Are college sports truly in chaos thanks to NIL?

Sen. Ted Cruz (R-TX) added: “Bad things will happen, I believe, if government takes over college sports.”

Senators were already depicting a college sports landscape several believe has been marred by NIL. 

Sen. Richard Blumenthal (D-CT) said state NIL laws will cause “dangerous chaos” – a characterization  laced with hyperbole – and that the “present system is broken.” Graham said between NIL and the transfer portal, “college football is in absolute chaos.”

And yet, Baker and stakeholders continue to seek a congressional lifeline against the backdrop of a prosperous college football landscape. Ratings are robust, storylines are fresh and compelling and college football is flourishing. That’s rooted in parity that’s been fueled by NIL and the transfer portal.

And women’s college sports are all the rage, with more than 50,000 watching an Iowa basketball game outdoors. And the faces of the women’s game have become NIL stars.  

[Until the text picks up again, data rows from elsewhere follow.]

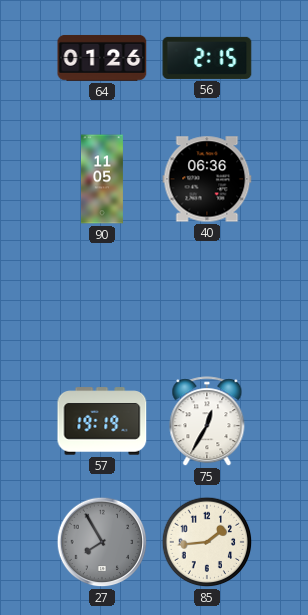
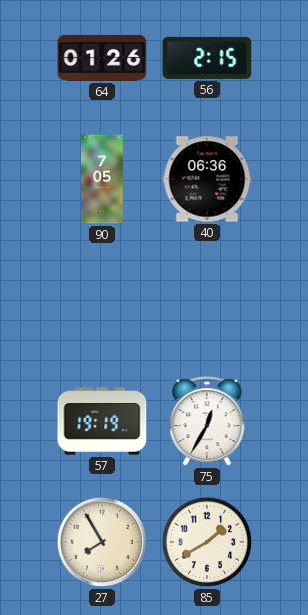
90: 11:05 -> 7:05
27 dial: grey -> cream
85: 1:44 -> 1:40
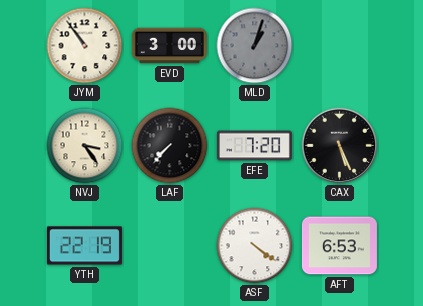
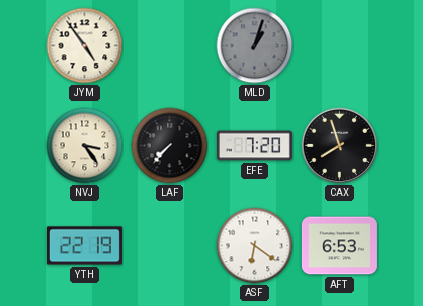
JYM: 10:54 -> 4:54
EVD: 3:00 -> none
CAX: 5:26 -> 7:57
ASF: 4:21 -> 6:21
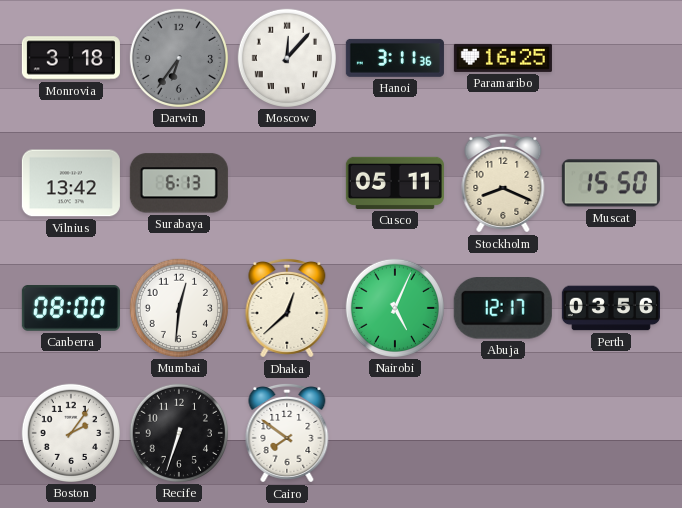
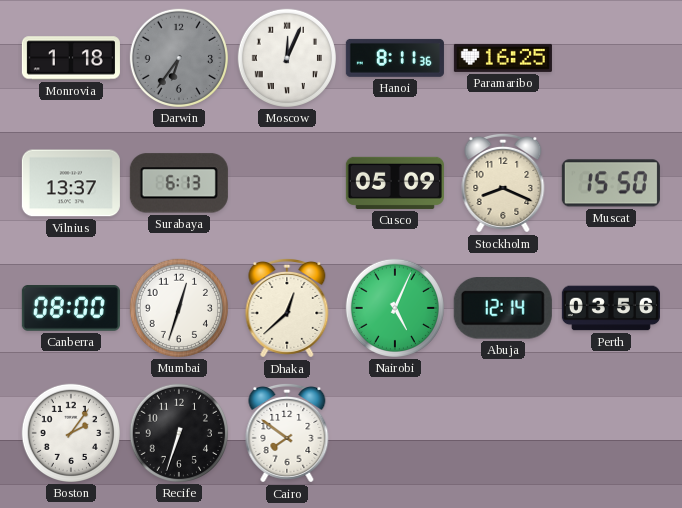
Monrovia: 3:18 -> 1:18
Moscow: 12:07 -> 12:04
Hanoi: 3:11 -> 8:11
Vilnius: 13:42 -> 13:37
Cusco: 05:11 -> 05:09
Mumbai: 12:31 -> 12:33
Abuja: 12:17 -> 12:14
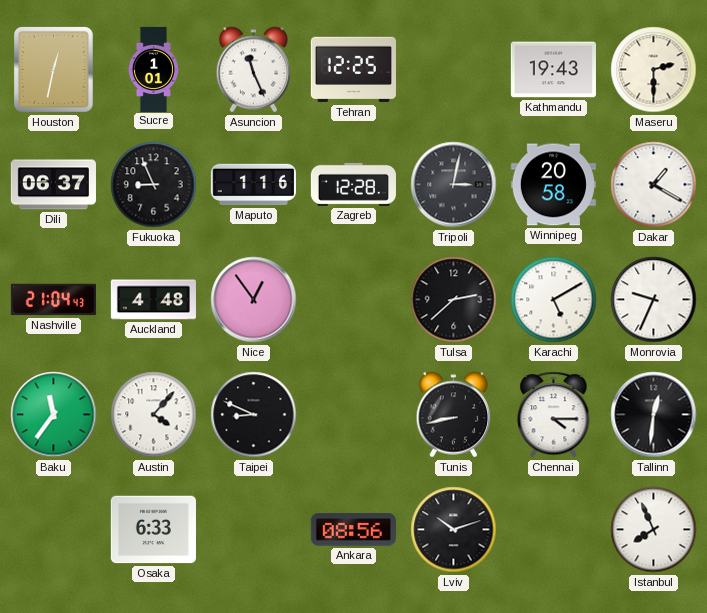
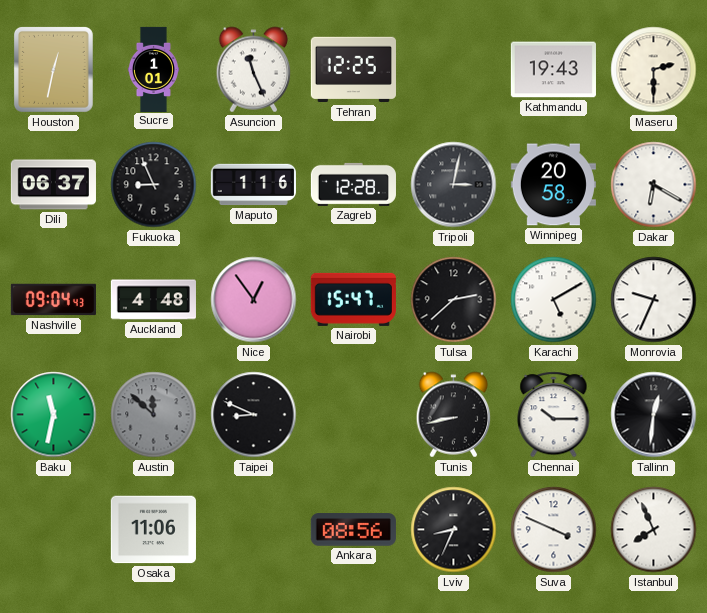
Dakar: 1:20 -> 6:20
Nashville: 21:04 -> 09:04
Nairobi: none -> 15:47
Baku: 11:36 -> 11:32
Austin: 4:07 -> 11:52
Austin dial: white -> grey
Chennai: 4:15 -> 10:15
Osaka: 6:33 -> 11:06
Lviv: 10:12 -> 8:34
Suva: none -> 3:49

A broken system? The only thing broken is the NCAA’s long-obsolete amateur model.

And the NCAA has no plans for an alternative model. Sen. Thom Tillis (R-NC) asked Swarbrick if there is a model Congress can follow. Swarbrick had no suggestion.

Amateur hour is over. A new paradigm is coming. The NCAA’s continued appeal to Congress is its only long-shot hope to stop the inevitability that looms. 

If that Hail Mary fails, the courts and the NLRB will have their say – and, as most expect, the employment train won’t be derailed.